**What this task involves**
Repeat the records below exactly. Omit the pictures.

Saved data entries
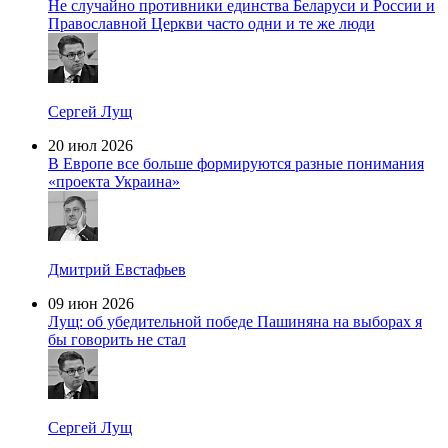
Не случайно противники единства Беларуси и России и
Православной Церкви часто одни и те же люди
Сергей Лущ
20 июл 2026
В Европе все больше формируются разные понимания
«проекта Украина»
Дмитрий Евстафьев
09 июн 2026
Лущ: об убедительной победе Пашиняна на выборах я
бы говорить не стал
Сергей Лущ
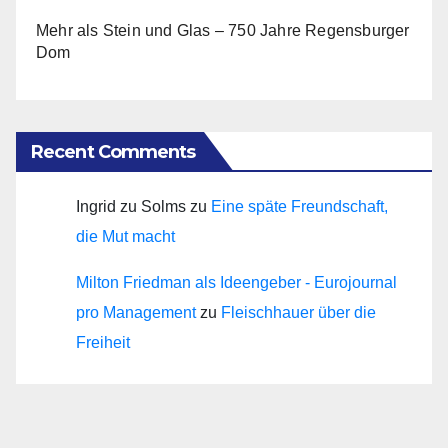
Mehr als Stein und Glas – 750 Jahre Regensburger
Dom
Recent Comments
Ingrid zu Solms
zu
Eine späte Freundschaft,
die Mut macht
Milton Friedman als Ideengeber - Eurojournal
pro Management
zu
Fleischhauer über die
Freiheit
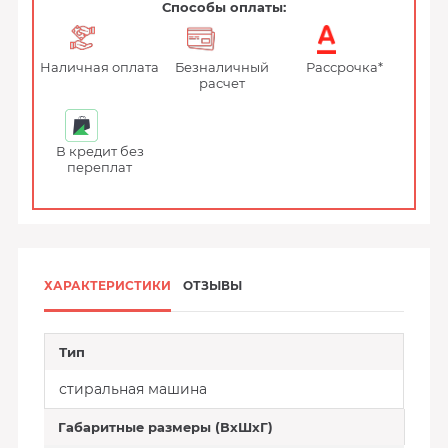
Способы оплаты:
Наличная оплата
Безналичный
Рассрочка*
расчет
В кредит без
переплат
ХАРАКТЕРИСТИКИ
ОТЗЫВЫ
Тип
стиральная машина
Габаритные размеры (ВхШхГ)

**Reply**
Не случайно противники единства Беларуси и России и
Православной Церкви часто одни и те же люди
Сергей Лущ
20 июл 2026
В Европе все больше формируются разные понимания
«проекта Украина»
Дмитрий Евстафьев
09 июн 2026
Лущ: об убедительной победе Пашиняна на выборах я
бы говорить не стал
Сергей Лущ
Mehr als Stein und Glas – 750 Jahre Regensburger
Dom
Recent Comments
Ingrid zu Solms
zu
Eine späte Freundschaft,
die Mut macht
Milton Friedman als Ideengeber - Eurojournal
pro Management
zu
Fleischhauer über die
Freiheit
Способы оплаты:
Наличная оплата
Безналичный
Рассрочка*
расчет
В кредит без
переплат
ХАРАКТЕРИСТИКИ
ОТЗЫВЫ
Тип
стиральная машина
Габаритные размеры (ВхШхГ)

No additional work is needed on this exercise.